[Document understanding data]

= Beginning of Section =

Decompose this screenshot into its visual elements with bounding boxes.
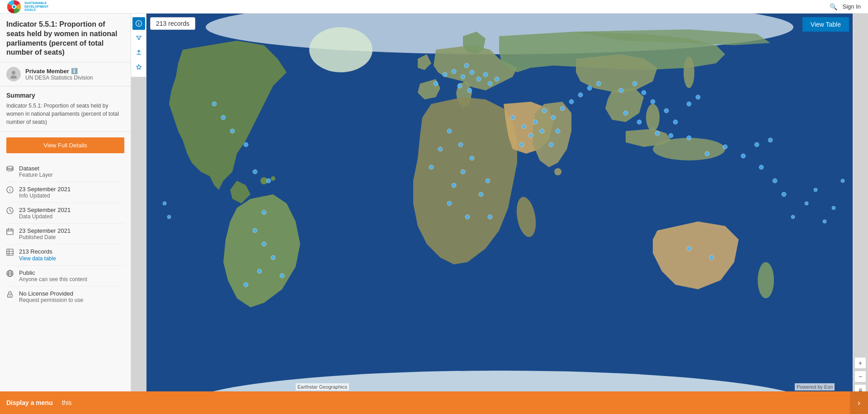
svg-point-108: [841, 179, 844, 183]
svg-point-42: [447, 129, 452, 133]
svg-point-104: [805, 202, 808, 205]
info-toolbar-icon: i: [136, 20, 142, 27]
esri-credit: Powered by Esri: [795, 383, 835, 390]
svg-point-106: [823, 220, 826, 223]
data-updated-label: 23 September 2021: [19, 207, 71, 213]
svg-point-78: [696, 95, 700, 99]
svg-point-86: [773, 179, 777, 183]
svg-point-88: [755, 142, 759, 147]
database-icon: [6, 165, 14, 174]
svg-point-21: [309, 27, 373, 72]
person-icon: [9, 70, 18, 79]
info-updated-content: 23 September 2021 Info Updated: [19, 186, 71, 199]
upload-toolbar-button[interactable]: [132, 46, 145, 59]
star-toolbar-icon: [136, 64, 142, 70]
public-content: Public Anyone can see this content: [19, 269, 87, 282]
display-menu-label: Display a menu: [6, 399, 53, 406]
metadata-dataset: Dataset Feature Layer: [6, 161, 124, 182]
zoom-in-button[interactable]: +: [854, 357, 866, 369]
svg-point-49: [479, 192, 483, 197]
search-icon[interactable]: 🔍: [830, 3, 837, 10]
dataset-sub: Feature Layer: [19, 172, 53, 178]
metadata-license: No License Provided Request permission t…: [6, 287, 124, 307]
svg-text:i: i: [138, 22, 139, 26]
svg-point-58: [519, 142, 524, 147]
svg-text:i: i: [9, 188, 10, 193]
svg-point-98: [262, 242, 266, 246]
svg-point-75: [664, 108, 669, 113]
view-data-table-link[interactable]: View data table: [19, 255, 56, 262]
sign-in-button[interactable]: Sign In: [843, 3, 861, 10]
dataset-label: Dataset: [19, 165, 53, 172]
svg-point-39: [458, 84, 462, 88]
zoom-out-button[interactable]: −: [854, 371, 866, 382]
svg-point-50: [486, 179, 490, 183]
svg-point-70: [632, 81, 637, 86]
summary-text: Indicator 5.5.1: Proportion of seats hel…: [6, 102, 124, 126]
license-label: No License Provided: [19, 290, 83, 297]
svg-point-26: [653, 138, 725, 160]
upload-toolbar-icon: [136, 49, 142, 56]
info-updated-sub: Info Updated: [19, 193, 71, 199]
svg-point-44: [470, 156, 474, 160]
dataset-content: Dataset Feature Layer: [19, 165, 53, 178]
svg-point-84: [741, 154, 745, 158]
svg-point-38: [464, 63, 469, 68]
bottom-bar-text: this: [59, 399, 72, 406]
svg-point-33: [470, 70, 474, 75]
filter-toolbar-button[interactable]: [132, 32, 145, 44]
summary-heading: Summary: [6, 92, 124, 99]
bookmark-toolbar-button[interactable]: [132, 61, 145, 73]
svg-point-55: [522, 124, 526, 129]
metadata-records: 213 Records View data table: [6, 245, 124, 266]
svg-point-103: [791, 215, 795, 219]
table-icon: [6, 249, 14, 257]
data-updated-sub: Data Updated: [19, 213, 71, 220]
svg-point-81: [687, 136, 691, 140]
bottom-bar: Display a menu this ›: [0, 391, 868, 414]
svg-point-77: [687, 102, 691, 106]
info-icon[interactable]: ℹ️: [71, 68, 78, 74]
info-updated-label: 23 September 2021: [19, 186, 71, 193]
display-menu-button[interactable]: Display a menu: [0, 391, 59, 414]
map-container[interactable]: 213 records View Table Earthstar Geograp…: [146, 14, 853, 414]
svg-point-36: [488, 81, 492, 86]
author-section: Private Member ℹ️ UN DESA Statistics Div…: [0, 62, 131, 86]
lock-icon: [6, 291, 14, 299]
header: SUSTAINABLE DEVELOPMENT GOALS 🔍 Sign In: [0, 0, 868, 14]
records-content: 213 Records View data table: [19, 248, 56, 262]
svg-point-3: [12, 71, 15, 75]
svg-point-46: [452, 183, 456, 188]
sdg-logo: SUSTAINABLE DEVELOPMENT GOALS: [7, 0, 48, 14]
svg-point-32: [461, 75, 465, 79]
svg-point-83: [723, 145, 727, 149]
svg-point-61: [551, 115, 556, 120]
svg-point-66: [596, 81, 601, 86]
svg-point-73: [623, 111, 628, 115]
svg-point-51: [438, 147, 443, 151]
earthstar-credit: Earthstar Geographics: [296, 383, 349, 390]
svg-point-93: [244, 142, 248, 147]
calendar-icon: [6, 228, 14, 236]
svg-point-63: [569, 99, 574, 104]
svg-point-31: [452, 69, 456, 74]
metadata-data-updated: 23 September 2021 Data Updated: [6, 203, 124, 224]
svg-point-112: [709, 255, 714, 260]
metadata-section: Dataset Feature Layer i 23 September 202…: [0, 159, 131, 312]
svg-point-99: [271, 255, 275, 260]
svg-rect-9: [7, 229, 13, 235]
globe-icon: [6, 270, 14, 278]
svg-point-41: [434, 81, 438, 86]
clock-icon: [6, 207, 14, 216]
svg-point-89: [768, 138, 773, 142]
svg-point-67: [556, 129, 560, 133]
svg-point-105: [814, 188, 817, 192]
bottom-bar-arrow[interactable]: ›: [850, 391, 868, 414]
view-full-details-button[interactable]: View Full Details: [6, 137, 124, 153]
info-toolbar-button[interactable]: i: [132, 17, 145, 30]
view-table-button[interactable]: View Table: [802, 17, 849, 32]
svg-point-62: [560, 106, 565, 111]
map-toolbar: i: [131, 14, 146, 77]
metadata-public: Public Anyone can see this content: [6, 266, 124, 287]
svg-point-102: [280, 273, 284, 278]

= End of Section =

What to do: Filtering the entries above by the word "DEVELOPMENT", copy each line that matches.

The answer:
header: SUSTAINABLE DEVELOPMENT GOALS 🔍 Sign In: [0, 0, 868, 14]
sdg-logo: SUSTAINABLE DEVELOPMENT GOALS: [7, 0, 48, 14]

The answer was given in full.